WHAT THIS TASK INVOLVES: Give the records again. Keep them exact and leave out the images.

======== RECORDS

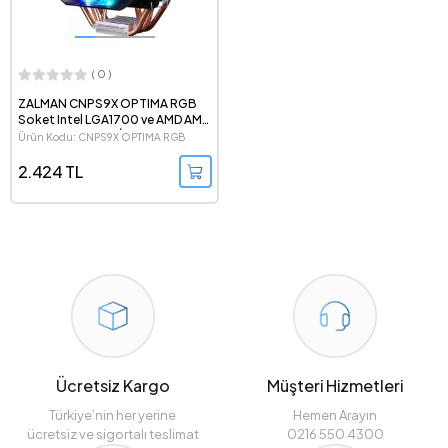
( 0 )
ZALMAN CNPS9X OPTIMA RGB
Soket Intel LGA1700 ve AMD AM5
Destekli Kule Tipi İşlemci
Ürün Kodu: CNPS9X OPTIMA RGB
Sogutucu
2.424 TL
Ücretsiz Kargo
Müşteri Hizmetleri
Türkiye’nin her yerine
Hemen Arayın
ücretsiz ve sigortalı teslimat
0216 550 4300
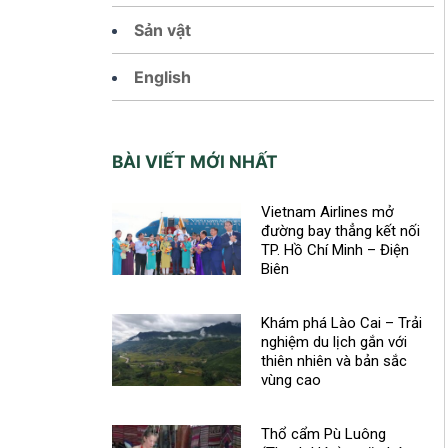
Sản vật
English
BÀI VIẾT MỚI NHẤT
Vietnam Airlines mở
đường bay thẳng kết nối
TP. Hồ Chí Minh – Điện
Biên
Khám phá Lào Cai – Trải
nghiệm du lịch gắn với
thiên nhiên và bản sắc
vùng cao
Thổ cẩm Pù Luông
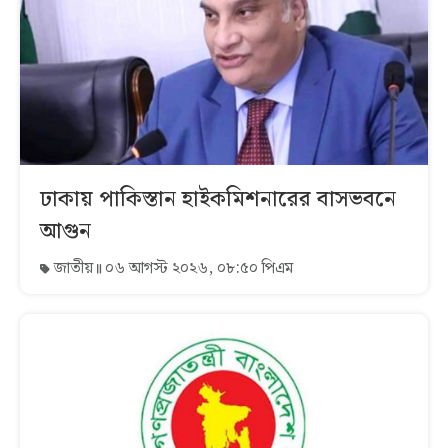
ঢাকায় পাকিস্তান হাইকমিশনারের বাসভবনে
আগুন
জাতীয়
০৬ আগস্ট ২০২৬, ০৮:৫০ পিএম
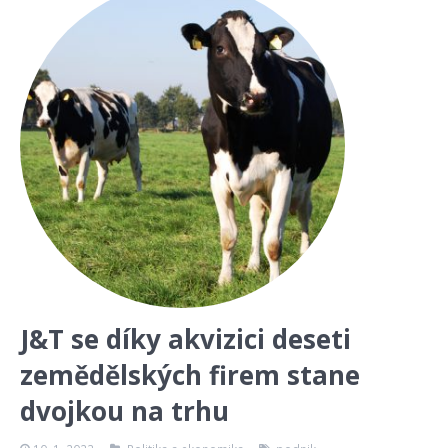
J&T se díky akvizici deseti
zemědělských firem stane
dvojkou na trhu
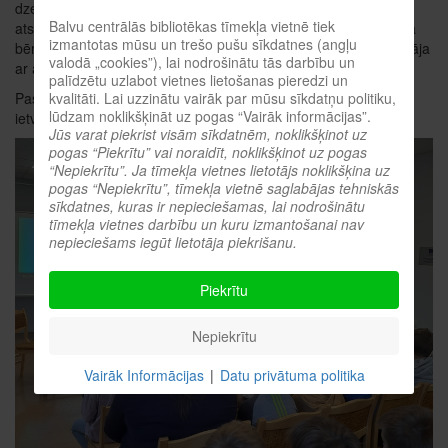
dzeju, kopā ar autori arī izdziedāja dzejas rindas, meklēja
Balvu centrālās bibliotēkas tīmekļa vietnē tiek
atskaņas un skatījās, kā dzeja pārvēršas animācijā. Noslēgumā
izmantotas mūsu un trešo pušu sīkdatnes (angļu
bērni autori iepriecināja ar ziediem, bet autore bērnus iepriecināja
valodā „cookies”), lai nodrošinātu tās darbību un
ar autogrāfiem un apskāvieniem.
palīdzētu uzlabot vietnes lietošanas pieredzi un
kvalitāti. Lai uzzinātu vairāk par mūsu sīkdatņu politiku,
Pasākums tapis projekta "Lasītāji satiek rakstniekus 2023"
lūdzam noklikšķināt uz pogas “Vairāk informācijas”.
ietvaros, ar Valsts kultūrkapitāla fonda finansiālu atbalstu.
Jūs varat piekrist visām sīkdatnēm, noklikšķinot uz
pogas “Piekrītu” vai noraidīt, noklikšķinot uz pogas
“Nepiekrītu”. Ja tīmekļa vietnes lietotājs noklikšķina uz
pogas “Nepiekrītu”, tīmekļa vietnē saglabājas tehniskās
sīkdatnes, kuras ir nepieciešamas, lai nodrošinātu
tīmekļa vietnes darbību un kuru izmantošanai nav
nepieciešams iegūt lietotāja piekrišanu.
Piekrītu
Nepiekrītu
Vairāk Informācijas
|
Datu privātuma politika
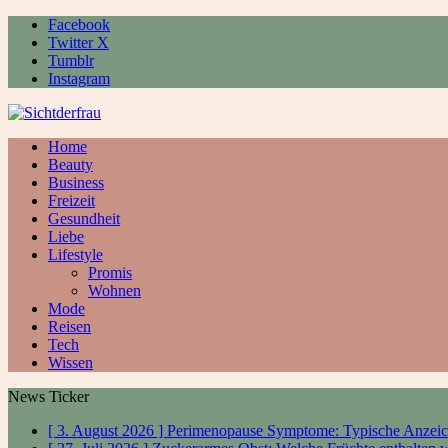
Facebook
Twitter X
Tumblr
Instagram
Home
Beauty
Business
Freizeit
Gesundheit
Liebe
Lifestyle
Promis
Wohnen
Mode
Reisen
Tech
Wissen
News Ticker
[ 3. August 2026 ]
Perimenopause Symptome: Typische Anzeic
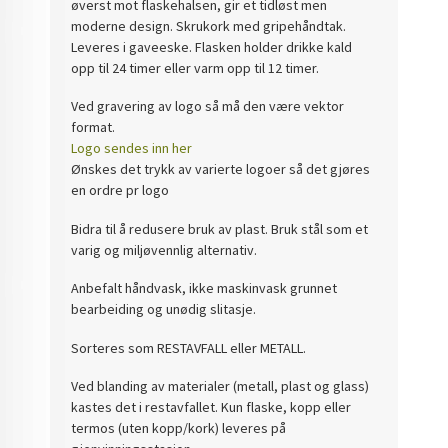
øverst mot flaskehalsen, gir et tidløst men
moderne design. Skrukork med gripehåndtak.
Leveres i gaveeske. Flasken holder drikke kald
opp til 24 timer eller varm opp til 12 timer.
V
ed
gravering
av logo så må den være vektor
format.
Logo sendes inn her
Ønskes det trykk av varierte logoer så det gjøres
en ordre pr logo
Bidra til å redusere bruk av plast. Bruk stål som et
varig og miljøvennlig alternativ.
Anbefalt håndvask, ikke maskinvask grunnet
bearbeiding og unødig slitasje.
Sorteres som RESTAVFALL eller METALL.
Ved blanding av materialer (metall, plast og glass)
kastes det i restavfallet. Kun flaske, kopp eller
termos (uten kopp/kork) leveres på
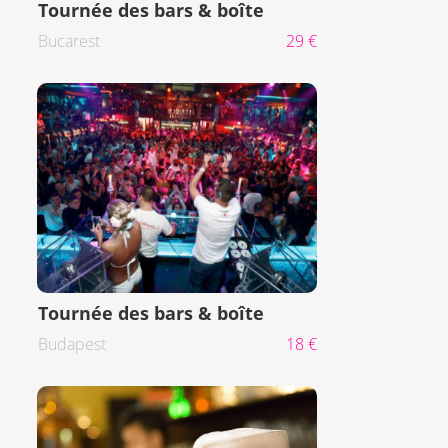
Tournée des bars & boîte
Bucarest
29 €
Tournée des bars & boîte
Budapest
18 €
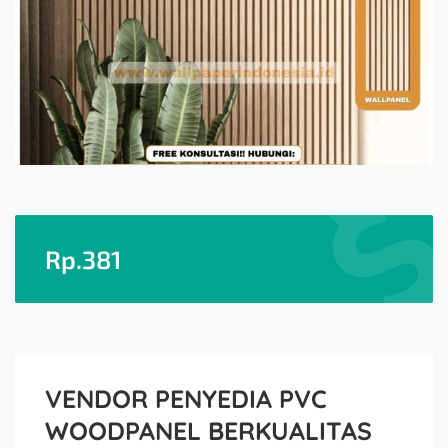
Rp.
381
VENDOR PENYEDIA PVC
WOODPANEL BERKUALITAS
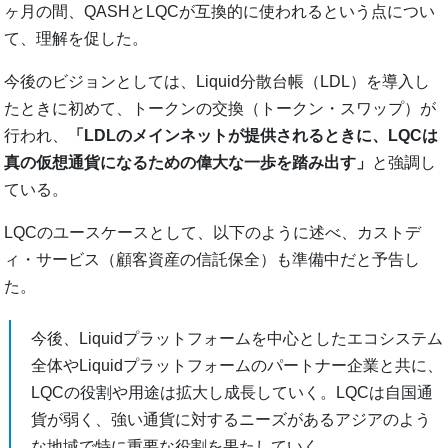
ヶ月の間、QASHとLQCが互換的に使われるという点につい
て、理解を促した。
今後のビジョンとしては、Liquid分散台帳（LDL）を導入し
たときに初めて、トークンの交換（トークン・スワップ）が
行われ、
「LDLのメインネットが提供されるときに、LQCは
真の仮想通貨になるための偉大な一歩を踏み出す」
と強調し
ている。
LQCのユースケースとして、以下のように述べ、カストデ
ィ・サービス（顧客資産の信託保全）も準備中だと予告し
た。
今後、Liquidプラットフォームを中心としたエコシステム
全体やLiquidプラットフォームのパートナー企業と共に、
LQCの役割や用途は拡大し成長していく。LQCは自国通
貨が弱く、強い通貨に対するニーズがあるアジアのよう
な地域で特に重要な役割を果たしていく。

================

SOLUTION:
( 0 )
ZALMAN CNPS9X OPTIMA RGB
Soket Intel LGA1700 ve AMD AM5
Destekli Kule Tipi İşlemci
Ürün Kodu: CNPS9X OPTIMA RGB
Sogutucu
2.424 TL
Ücretsiz Kargo
Müşteri Hizmetleri
Türkiye’nin her yerine
Hemen Arayın
ücretsiz ve sigortalı teslimat
0216 550 4300
Sản vật
English
BÀI VIẾT MỚI NHẤT
Vietnam Airlines mở
đường bay thẳng kết nối
TP. Hồ Chí Minh – Điện
Biên
Khám phá Lào Cai – Trải
nghiệm du lịch gắn với
thiên nhiên và bản sắc
vùng cao
Thổ cẩm Pù Luông
ঢাকায় পাকিস্তান হাইকমিশনারের বাসভবনে
আগুন
জাতীয়
০৬ আগস্ট ২০২৬, ০৮:৫০ পিএম
J&T se díky akvizici deseti
zemědělských firem stane
dvojkou na trhu
dzeju, kopā ar autori arī izdziedāja dzejas rindas, meklēja
Balvu centrālās bibliotēkas tīmekļa vietnē tiek
atskaņas un skatījās, kā dzeja pārvēršas animācijā. Noslēgumā
izmantotas mūsu un trešo pušu sīkdatnes (angļu
bērni autori iepriecināja ar ziediem, bet autore bērnus iepriecināja
valodā „cookies”), lai nodrošinātu tās darbību un
ar autogrāfiem un apskāvieniem.
palīdzētu uzlabot vietnes lietošanas pieredzi un
kvalitāti. Lai uzzinātu vairāk par mūsu sīkdatņu politiku,
Pasākums tapis projekta "Lasītāji satiek rakstniekus 2023"
lūdzam noklikšķināt uz pogas “Vairāk informācijas”.
ietvaros, ar Valsts kultūrkapitāla fonda finansiālu atbalstu.
Jūs varat piekrist visām sīkdatnēm, noklikšķinot uz
pogas “Piekrītu” vai noraidīt, noklikšķinot uz pogas
“Nepiekrītu”. Ja tīmekļa vietnes lietotājs noklikšķina uz
pogas “Nepiekrītu”, tīmekļa vietnē saglabājas tehniskās
sīkdatnes, kuras ir nepieciešamas, lai nodrošinātu
tīmekļa vietnes darbību un kuru izmantošanai nav
nepieciešams iegūt lietotāja piekrišanu.
Piekrītu
Nepiekrītu
Vairāk Informācijas
|
Datu privātuma politika
Facebook
Twitter X
Tumblr
Instagram
Home
Beauty
Business
Freizeit
Gesundheit
Liebe
Lifestyle
Promis
Wohnen
Mode
Reisen
Tech
Wissen
News Ticker
[ 3. August 2026 ]
Perimenopause Symptome: Typische Anzeic
øverst mot flaskehalsen, gir et tidløst men
moderne design. Skrukork med gripehåndtak.
Leveres i gaveeske. Flasken holder drikke kald
opp til 24 timer eller varm opp til 12 timer.
V
ed
gravering
av logo så må den være vektor
format.
Logo sendes inn her
Ønskes det trykk av varierte logoer så det gjøres
en ordre pr logo
Bidra til å redusere bruk av plast. Bruk stål som et
varig og miljøvennlig alternativ.
Anbefalt håndvask, ikke maskinvask grunnet
bearbeiding og unødig slitasje.
Sorteres som RESTAVFALL eller METALL.
Ved blanding av materialer (metall, plast og glass)
kastes det i restavfallet. Kun flaske, kopp eller
termos (uten kopp/kork) leveres på
Tournée des bars & boîte
Bucarest
29 €
Tournée des bars & boîte
Budapest
18 €
Rp.
381
VENDOR PENYEDIA PVC
WOODPANEL BERKUALITAS
ヶ月の間、QASHとLQCが互換的に使われるという点につい
て、理解を促した。
今後のビジョンとしては、Liquid分散台帳（LDL）を導入し
たときに初めて、トークンの交換（トークン・スワップ）が
行われ、
「LDLのメインネットが提供されるときに、LQCは
真の仮想通貨になるための偉大な一歩を踏み出す」
と強調し
ている。
LQCのユースケースとして、以下のように述べ、カストデ
ィ・サービス（顧客資産の信託保全）も準備中だと予告し
た。
今後、Liquidプラットフォームを中心としたエコシステム
全体やLiquidプラットフォームのパートナー企業と共に、
LQCの役割や用途は拡大し成長していく。LQCは自国通
貨が弱く、強い通貨に対するニーズがあるアジアのよう
な地域で特に重要な役割を果たしていく。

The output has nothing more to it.